"It's the business of two first courses - unless deliberately conceived as consecutive small tastings, which you wouldn't do except in a restaurant - that doesn't jibe with the Italian way of eating. It doesn't have to be a heavy meat course after the risotto, it could be a gratin of vegetables, or grilled fish, or scaloppine handled lightly and fragrantly, with a green salad after. When you get to be old like us, fresh, ripe fruit is all you might want. But you wouldn't have two first courses for the same reason you wouldn't have two meat courses, two salad courses, two gelato courses. It's not a law, it's just a style of eating."
It is interesting, isn't it, the perspective at which two different cultures can come at the same food prepared in the same way. Any Australian would be extremely pleased and grateful that I had cooked them a beautiful risotto and competent pasta for dinner. An Italian, it would seem, sees it as wrong and greedy.
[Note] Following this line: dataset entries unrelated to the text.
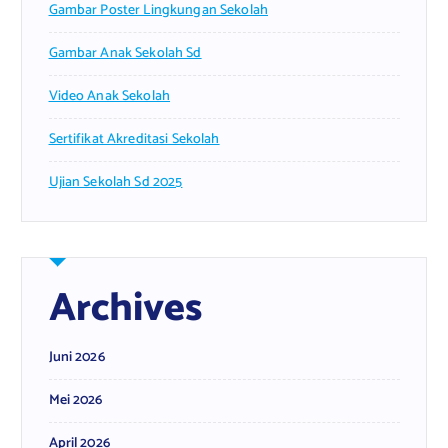
Gambar Poster Lingkungan Sekolah
Gambar Anak Sekolah Sd
Video Anak Sekolah
Sertifikat Akreditasi Sekolah
Ujian Sekolah Sd 2025
Archives
Juni 2026
Mei 2026
April 2026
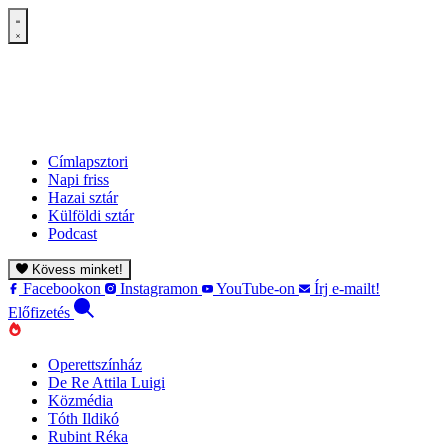
Címlapsztori
Napi friss
Hazai sztár
Külföldi sztár
Podcast
Kövess minket!
Facebookon
Instagramon
YouTube-on
Írj e-mailt!
Előfizetés
Operettszínház
De Re Attila Luigi
Közmédia
Tóth Ildikó
Rubint Réka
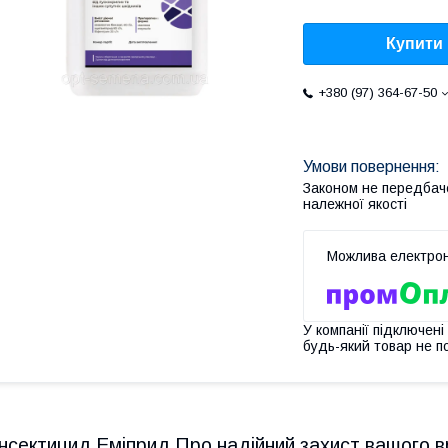
Купити
+380 (97) 364-67-50
Законом не передбач
належної якості
У компанії підключені
будь-який товар не п
Інсектицид Еміприд Про надійний захист вашого в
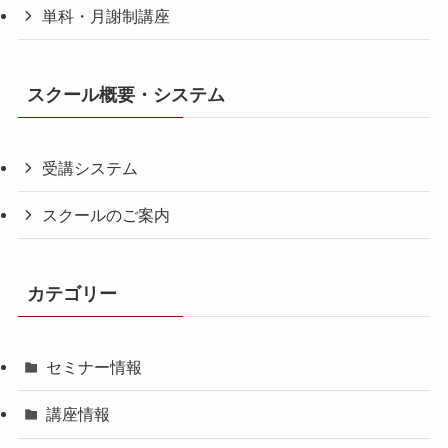
単科・月謝制講座
スクール概要・システム
受講システム
スクールのご案内
カテゴリー
セミナー情報
講座情報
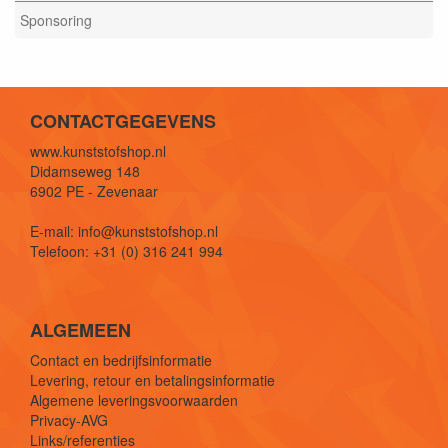
Sponsoring
CONTACTGEGEVENS
www.kunststofshop.nl
Didamseweg 148
6902 PE - Zevenaar
E-mail: info@kunststofshop.nl
Telefoon: +31 (0) 316 241 994
ALGEMEEN
Contact en bedrijfsinformatie
Levering, retour en betalingsinformatie
Algemene leveringsvoorwaarden
Privacy-AVG
Links/referenties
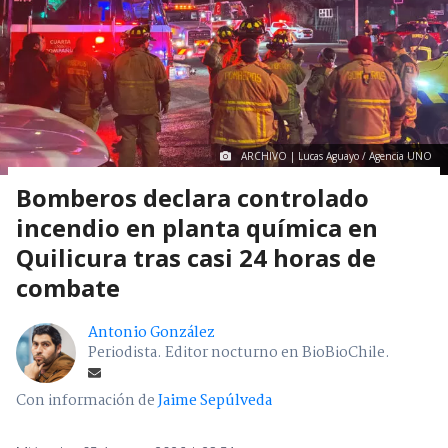
ARCHIVO | Lucas Aguayo / Agencia UNO
Bomberos declara controlado
incendio en planta química en
Quilicura tras casi 24 horas de
combate
Antonio González
Periodista. Editor nocturno en BioBioChile.
Con información de
Jaime Sepúlveda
I should acknowledge that Marcella has been exceptionally generous with her time over the past year and as I always suspected she is an extremely smart lady, which is I think the reason I was attracted to her writing (I persisted with it because of the results). What I didn't initially appreciate is that she also has a sharp sense of humour and clever turn of phrase - I see it now in her books. The quality of her written expression, even on the internet, exceeds that of most native speakers.